Read through the lines below for the string "just" and copy each one that has it.
>>
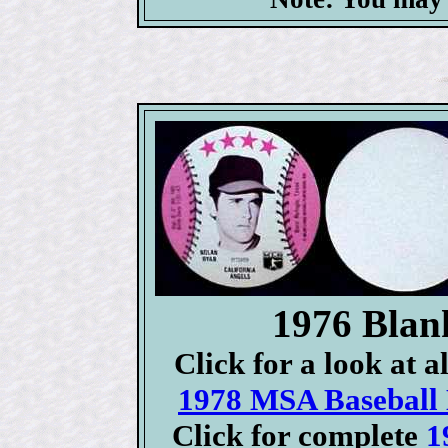
1976 Blan
Click for a look at 
1978 MSA Baseball D
Click for complete
1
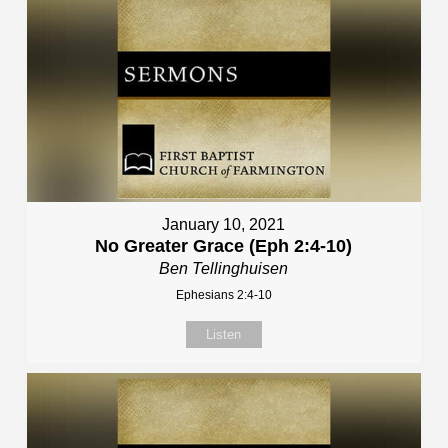
January 10, 2021
No Greater Grace (Eph 2:4-10)
Ben Tellinghuisen
Ephesians 2:4-10
Listen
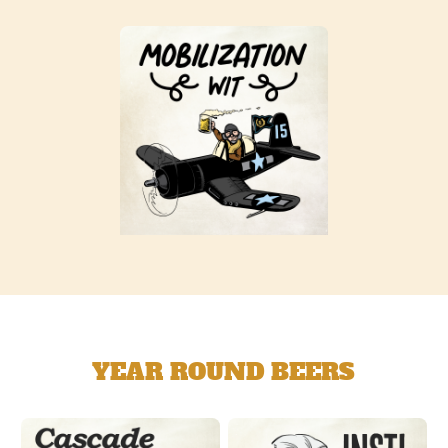
YEAR ROUND BEERS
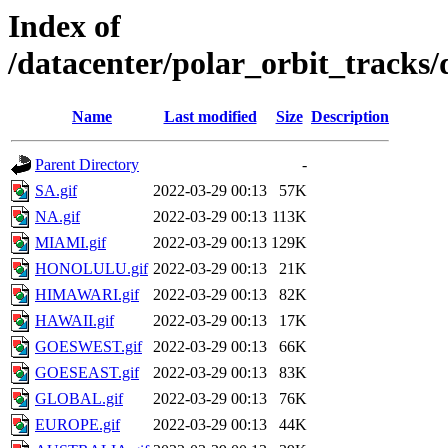
Index of
/datacenter/polar_orbit_track
Name
Last modified
Size
Description
Parent Directory
-
SA.gif
2022-03-29 00:13
57K
NA.gif
2022-03-29 00:13
113K
MIAMI.gif
2022-03-29 00:13
129K
HONOLULU.gif
2022-03-29 00:13
21K
HIMAWARI.gif
2022-03-29 00:13
82K
HAWAII.gif
2022-03-29 00:13
17K
GOESWEST.gif
2022-03-29 00:13
66K
GOESEAST.gif
2022-03-29 00:13
83K
GLOBAL.gif
2022-03-29 00:13
76K
EUROPE.gif
2022-03-29 00:13
44K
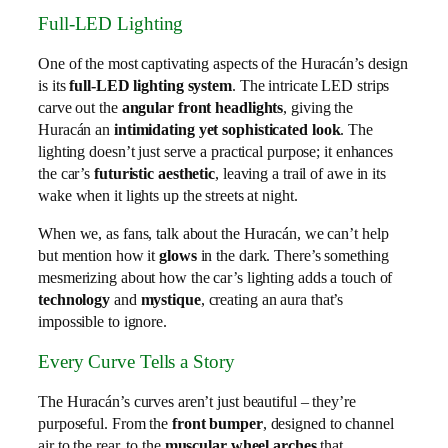
Full-LED Lighting
One of the most captivating aspects of the Huracán’s design
is its
full-LED lighting system
. The intricate LED strips
carve out the
angular front headlights
, giving the
Huracán an
intimidating yet sophisticated look
. The
lighting doesn’t just serve a practical purpose; it enhances
the car’s
futuristic aesthetic
, leaving a trail of awe in its
wake when it lights up the streets at night.
When we, as fans, talk about the Huracán, we can’t help
but mention how it
glows
in the dark. There’s something
mesmerizing about how the car’s lighting adds a touch of
technology
and
mystique
, creating an aura that’s
impossible to ignore.
Every Curve Tells a Story
The Huracán’s curves aren’t just beautiful – they’re
purposeful. From the
front bumper
, designed to channel
air to the rear, to the
muscular wheel arches
that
<<
▶ **YOUR RESPONSE**:
lighting doesn’t just serve a practical purpose; it enhances
The Huracán’s curves aren’t just beautiful – they’re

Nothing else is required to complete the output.